WORK ITEM —
The answer must consist only of the lines in the records below from the line with "GARETH FORD-ELLIOTT" to the line with "874, and was located in the city of Elko.", both included, copied word for word with every picture left out.

DATA SHOWN —
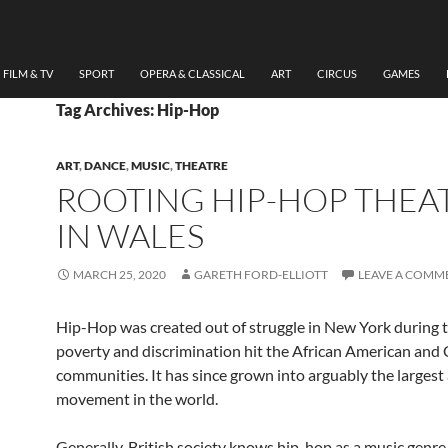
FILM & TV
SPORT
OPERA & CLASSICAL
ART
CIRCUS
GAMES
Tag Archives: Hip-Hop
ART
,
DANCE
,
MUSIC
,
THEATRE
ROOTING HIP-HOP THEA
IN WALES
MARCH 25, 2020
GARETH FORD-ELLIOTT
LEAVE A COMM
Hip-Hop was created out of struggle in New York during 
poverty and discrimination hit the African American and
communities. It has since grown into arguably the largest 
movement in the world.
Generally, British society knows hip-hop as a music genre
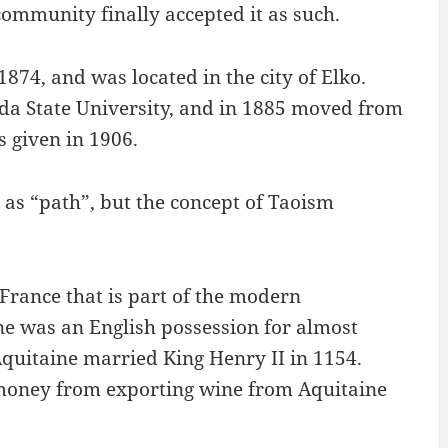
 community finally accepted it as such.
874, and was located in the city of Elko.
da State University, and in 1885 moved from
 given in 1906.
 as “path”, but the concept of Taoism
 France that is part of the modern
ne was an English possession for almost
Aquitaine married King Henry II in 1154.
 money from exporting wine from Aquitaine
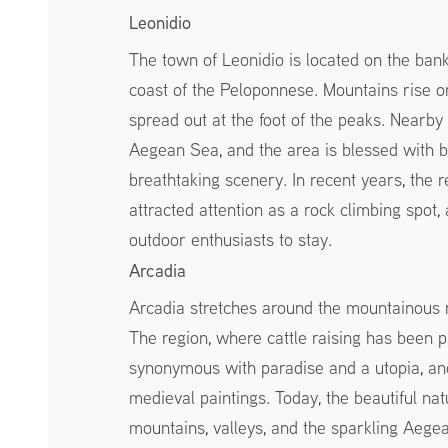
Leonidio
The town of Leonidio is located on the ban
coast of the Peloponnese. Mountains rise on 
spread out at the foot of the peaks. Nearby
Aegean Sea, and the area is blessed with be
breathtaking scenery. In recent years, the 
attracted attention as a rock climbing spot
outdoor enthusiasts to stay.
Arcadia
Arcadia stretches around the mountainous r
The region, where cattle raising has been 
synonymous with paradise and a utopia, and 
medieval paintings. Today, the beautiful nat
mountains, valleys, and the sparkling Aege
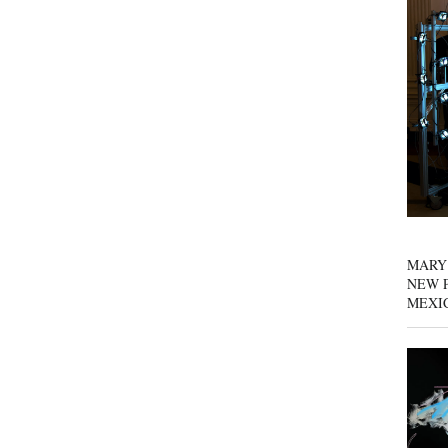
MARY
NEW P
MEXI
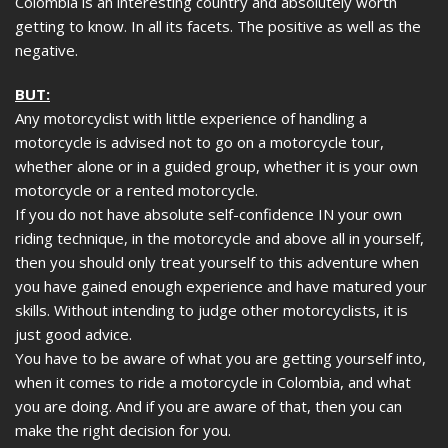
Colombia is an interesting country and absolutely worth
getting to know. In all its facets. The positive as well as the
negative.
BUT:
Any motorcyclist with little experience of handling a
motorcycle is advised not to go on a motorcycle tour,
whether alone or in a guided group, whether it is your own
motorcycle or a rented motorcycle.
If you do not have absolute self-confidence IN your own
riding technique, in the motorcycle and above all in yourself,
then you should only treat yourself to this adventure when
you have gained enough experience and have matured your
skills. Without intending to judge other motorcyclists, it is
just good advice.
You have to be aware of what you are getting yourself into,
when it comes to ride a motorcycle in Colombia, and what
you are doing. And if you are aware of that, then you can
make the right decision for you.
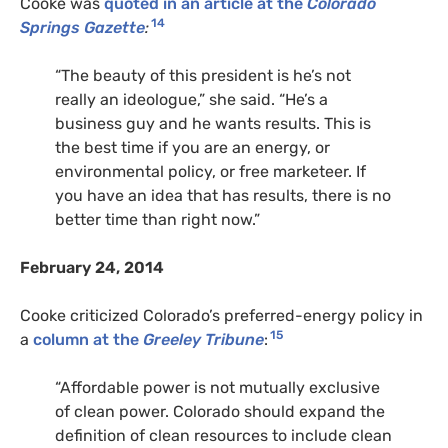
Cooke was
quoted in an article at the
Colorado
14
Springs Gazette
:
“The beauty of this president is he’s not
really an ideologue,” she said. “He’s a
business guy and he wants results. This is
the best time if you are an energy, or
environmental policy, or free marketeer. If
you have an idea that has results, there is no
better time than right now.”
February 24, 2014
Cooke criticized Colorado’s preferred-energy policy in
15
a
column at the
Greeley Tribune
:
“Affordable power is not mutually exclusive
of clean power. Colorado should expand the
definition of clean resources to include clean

* * *

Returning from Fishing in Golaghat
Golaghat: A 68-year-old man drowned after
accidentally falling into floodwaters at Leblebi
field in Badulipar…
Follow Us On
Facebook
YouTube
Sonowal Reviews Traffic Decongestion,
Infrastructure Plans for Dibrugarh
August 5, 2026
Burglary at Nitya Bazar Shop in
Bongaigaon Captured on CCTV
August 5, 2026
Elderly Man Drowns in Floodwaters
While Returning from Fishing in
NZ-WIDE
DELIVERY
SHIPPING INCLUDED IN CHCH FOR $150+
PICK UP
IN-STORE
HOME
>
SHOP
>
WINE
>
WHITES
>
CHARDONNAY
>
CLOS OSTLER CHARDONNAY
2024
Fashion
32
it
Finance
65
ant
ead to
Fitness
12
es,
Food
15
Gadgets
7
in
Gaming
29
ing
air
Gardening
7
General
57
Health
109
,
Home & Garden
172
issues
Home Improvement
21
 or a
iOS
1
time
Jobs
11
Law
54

TASK RESULT —
GARETH FORD-ELLIOTT
LEAVE A COMM
Hip-Hop was created out of struggle in New York during 
poverty and discrimination hit the African American and
communities. It has since grown into arguably the largest 
movement in the world.
Generally, British society knows hip-hop as a music genre
 community finally accepted it as such.
874, and was located in the city of Elko.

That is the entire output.